The final option, and the one we would recommend to clients, is for the presenter to use a slide sharing website. These allow the presenter to upload a webcast to the site with recorded audio, for the viewer to watch any time, when it is most convenient for him. This option can prove extremely time and cost effective, as once the presentation is uploaded, it can be watched any number of times by any number of people. Narration can be recorded easily within PowerPoint, or online via a phone or microphone system. Audience members can then be asked to dial in to a conference call for Q&A sessions.

We at m62 use myBrainshark due to its performance and reliability. Most importantly, myBrainshark allows animation, while some of its competitors do not. For more information of the specific capabilities of myBrainshark, see our slide sharing websites review.


Remote solutions don’t have to be just backup plans – they are convenient in everyday situations too. They take away the hassle of preparing for and travelling to a meeting; they save presenter and audience time and money; and they are even good for the environment, as you are reducing your carbon footprint.

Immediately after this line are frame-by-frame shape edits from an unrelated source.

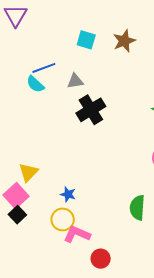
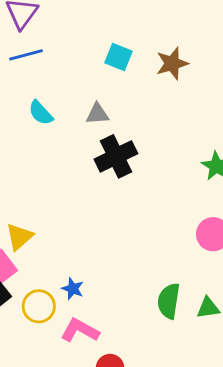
blue line: (44, 68) -> (26, 55), moved
blue star: (68, 194) -> (73, 289), moved
yellow circle: (63, 219) -> (39, 306), moved

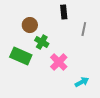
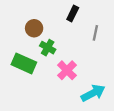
black rectangle: (64, 12) -> (73, 13), turned 32
cyan arrow: (82, 82) -> (93, 93), size x1.5

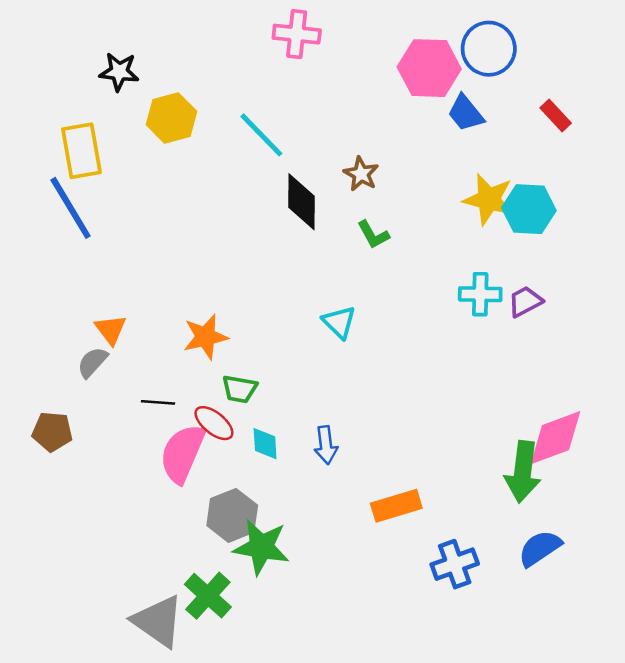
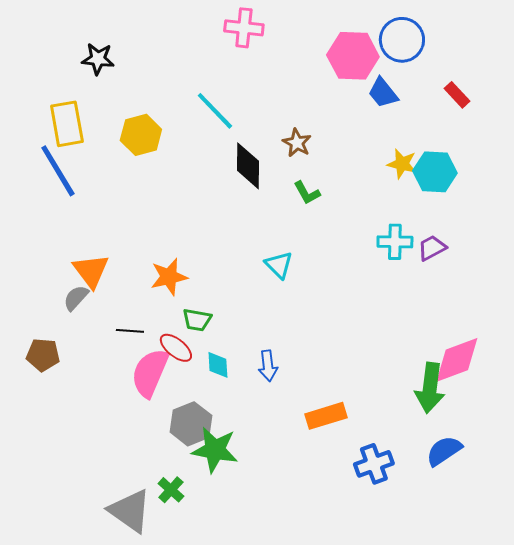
yellow hexagon: (171, 118) -> (141, 135), moved
yellow star: (489, 199) -> (402, 164), size x0.7
orange triangle: (111, 329) -> (91, 271), size x1.4
green cross: (208, 596) -> (171, 490), size x0.7

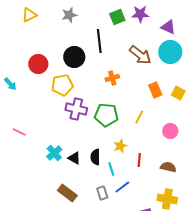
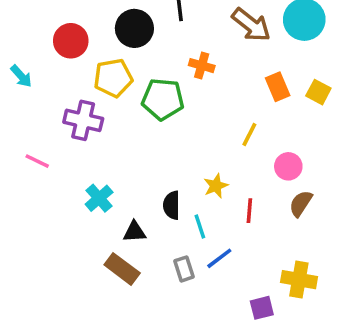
orange cross: (112, 78) -> (202, 66), turned 32
purple cross: (76, 109) -> (83, 120), moved
green pentagon: (106, 115) -> (163, 99), moved
pink circle: (170, 131) -> (288, 166), moved
black triangle: (74, 158) -> (134, 232), moved, turned -32
brown semicircle: (168, 167) -> (301, 204), moved, turned -70

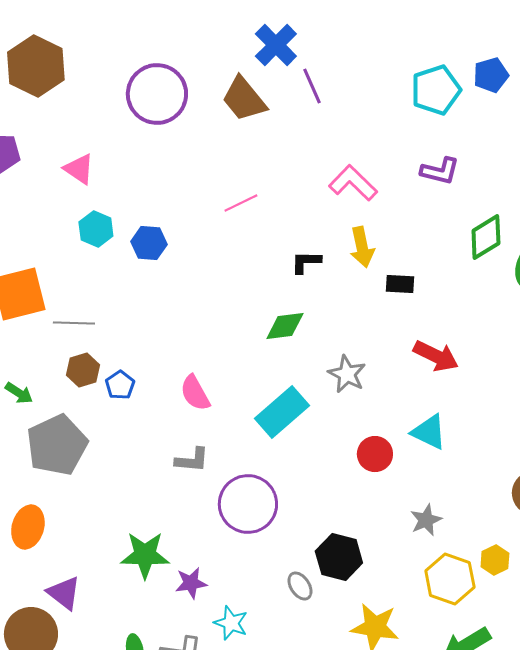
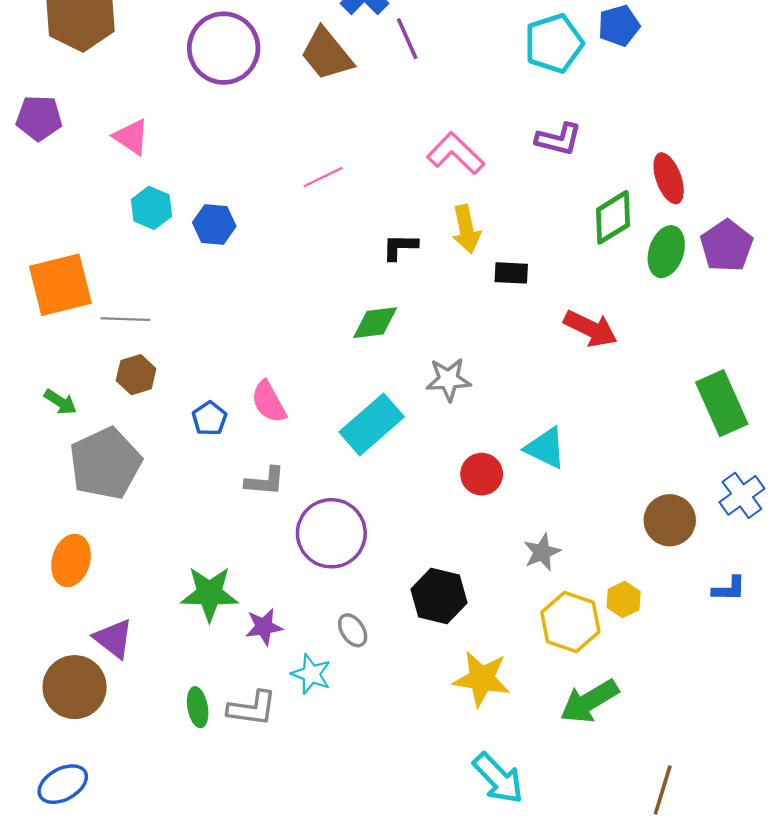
red arrow: (436, 356) -> (590, 329), moved
gray star: (347, 374) -> (448, 379), turned -30
blue pentagon: (120, 385) -> (209, 418), moved
gray ellipse: (300, 586) -> (353, 630), moved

Of course, different techniques have to be used when presenting remotely, as there are different challenges when it comes to engaging a remote audience. We’ve produced an article on online presentation skills that provides tips and advice for presenters delivering a presentation over the internet.

So next time you are planning a presentation, consider alternative methods of delivering it. It makes sense to have backup plans for those times when travel and meeting face-to-face are not available – you never know when another volcano might erupt.